Langlais' advice was ignored and offensive operations continued through January and into February 1954, although the tightening Viet Minh siege ring meant that raids were increasingly encountering Viet Minh forces within a few kilometres of the central position at Dien Bien Phu. On 17 February, faced with ongoing losses to the garrison, General René Cogny ordered that henceforth only light reconnaissances be conducted by limited numbers of personnel. On 11 March Langlais led GAP 2 on its last large reconnaissance operation against Viet Minh trenches being dug on Hill 555 overlooking Strongpoint Beatrice, only 3.2 km from the central position. The raid was a failure.

At 17:00 on 13 March 1954 Langlais was taking a shower when the Viet Minh artillery barrage that signalled the start of the battle began. Langlais ran to his command post and got in contact with his subordinate units. At 17:30 a shell hit Langlais' command post, burying the occupants under sand and timber; they had just dug themselves out when a second shell scored a direct hit, but it was a dud. At 19:50 Colonel de Castries phoned Langlais to inform him that Lieutenant Colonel Gaucher had been killed with his entire staff and that Langlais was now in command of the central sector.

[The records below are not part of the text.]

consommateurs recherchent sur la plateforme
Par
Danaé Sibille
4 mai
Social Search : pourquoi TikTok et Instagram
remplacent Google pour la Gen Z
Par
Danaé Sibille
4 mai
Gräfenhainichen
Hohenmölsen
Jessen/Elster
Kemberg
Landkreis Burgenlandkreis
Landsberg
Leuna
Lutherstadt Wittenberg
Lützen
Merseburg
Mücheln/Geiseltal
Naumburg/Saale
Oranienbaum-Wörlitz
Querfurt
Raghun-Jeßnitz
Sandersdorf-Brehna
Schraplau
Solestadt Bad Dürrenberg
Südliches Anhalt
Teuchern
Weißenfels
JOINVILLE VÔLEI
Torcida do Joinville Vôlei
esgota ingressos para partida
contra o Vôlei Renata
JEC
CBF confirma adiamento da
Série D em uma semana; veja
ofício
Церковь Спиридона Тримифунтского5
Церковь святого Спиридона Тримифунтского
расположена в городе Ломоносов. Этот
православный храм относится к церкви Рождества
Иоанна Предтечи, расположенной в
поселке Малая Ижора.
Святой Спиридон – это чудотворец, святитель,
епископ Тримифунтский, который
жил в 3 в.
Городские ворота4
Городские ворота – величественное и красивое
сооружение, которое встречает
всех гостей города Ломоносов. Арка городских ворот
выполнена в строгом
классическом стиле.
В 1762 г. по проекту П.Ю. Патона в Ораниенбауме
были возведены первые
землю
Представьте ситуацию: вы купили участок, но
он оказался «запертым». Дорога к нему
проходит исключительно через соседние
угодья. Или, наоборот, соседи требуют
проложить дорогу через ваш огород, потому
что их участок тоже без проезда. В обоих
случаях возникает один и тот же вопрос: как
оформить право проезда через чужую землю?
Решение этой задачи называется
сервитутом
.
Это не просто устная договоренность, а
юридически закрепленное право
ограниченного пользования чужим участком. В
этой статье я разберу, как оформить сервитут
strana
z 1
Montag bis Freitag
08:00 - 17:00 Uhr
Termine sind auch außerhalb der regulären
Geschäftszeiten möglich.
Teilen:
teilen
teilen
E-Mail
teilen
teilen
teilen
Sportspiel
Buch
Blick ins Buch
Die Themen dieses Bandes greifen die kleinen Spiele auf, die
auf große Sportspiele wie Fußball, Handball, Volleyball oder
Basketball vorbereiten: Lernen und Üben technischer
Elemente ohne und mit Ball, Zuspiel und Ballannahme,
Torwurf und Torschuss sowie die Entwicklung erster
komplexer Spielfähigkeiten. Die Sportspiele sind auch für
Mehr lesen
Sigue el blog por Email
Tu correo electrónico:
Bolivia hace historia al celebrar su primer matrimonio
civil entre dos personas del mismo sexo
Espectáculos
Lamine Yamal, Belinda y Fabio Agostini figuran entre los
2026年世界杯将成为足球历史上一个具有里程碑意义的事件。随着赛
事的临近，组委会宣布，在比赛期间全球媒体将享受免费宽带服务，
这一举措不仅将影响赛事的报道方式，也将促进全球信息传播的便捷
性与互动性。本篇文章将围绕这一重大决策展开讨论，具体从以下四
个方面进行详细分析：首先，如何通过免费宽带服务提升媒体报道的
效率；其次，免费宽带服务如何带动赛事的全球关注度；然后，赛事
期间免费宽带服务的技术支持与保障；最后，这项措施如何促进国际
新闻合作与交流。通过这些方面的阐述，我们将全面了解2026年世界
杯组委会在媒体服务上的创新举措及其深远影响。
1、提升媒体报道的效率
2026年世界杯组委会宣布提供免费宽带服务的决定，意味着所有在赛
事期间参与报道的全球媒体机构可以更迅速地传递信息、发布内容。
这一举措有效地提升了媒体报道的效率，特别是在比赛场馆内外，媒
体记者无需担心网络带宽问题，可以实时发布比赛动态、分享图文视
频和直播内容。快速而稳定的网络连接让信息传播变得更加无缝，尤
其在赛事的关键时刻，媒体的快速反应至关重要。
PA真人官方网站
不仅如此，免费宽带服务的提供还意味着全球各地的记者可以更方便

As the French position in the valley came under increasing pressure, de Castries became withdrawn from the men under his command and began to rarely leave his underground headquarters. Langlais later bluntly commented on de Castries' limited role in the battle; saying "he transmitted our messages to Hanoi." Faced with this command vacuum, Bernard Fall reports that Langlais entered de Castries' headquarters on 24 March accompanied by the fully armed commanders of the paratroop battalions at Dien Bien Phu. De Castries' was then informed that while he would retain the appearance of command to the outside world, in reality the effective command of the fortress would be in Langlais' hands. The account of this "coup," however, is uncorroborated, and Martin Windrow, surveying the available primary sources, finds it more likely that the handing over of operational control to Langlais merely recognized the reality of the situation, and that Langlais had been making most of the key decisions in the defense for several weeks already.

===Post-war career===
Following his captivity as a Viet-Minh POW, Langlais returned to France but soon found himself in Algeria as the commander of an airborne brigade. Langlais commanded the 22e R.I.Ma during the Algerian War in the Maghnia region from 1955 to 1959. By 1966, Langlais had been promoted to brigadier general, and commanded the 20th Airborne Brigade at Pau, Pyrénées-Atlantiques.

===Death===
In 1986, in failing health and depressed, Langlais committed suicide by jumping from an apartment window in Vannes, 17 July.

==Works==
Langlais wrote a book about his experience at Dien Bien Phu:
- Dien Bien Phu. Paris: Éditions France-Empire, 1963. 261 pp. Paris: Presses Pocket, 1969. 253 pp.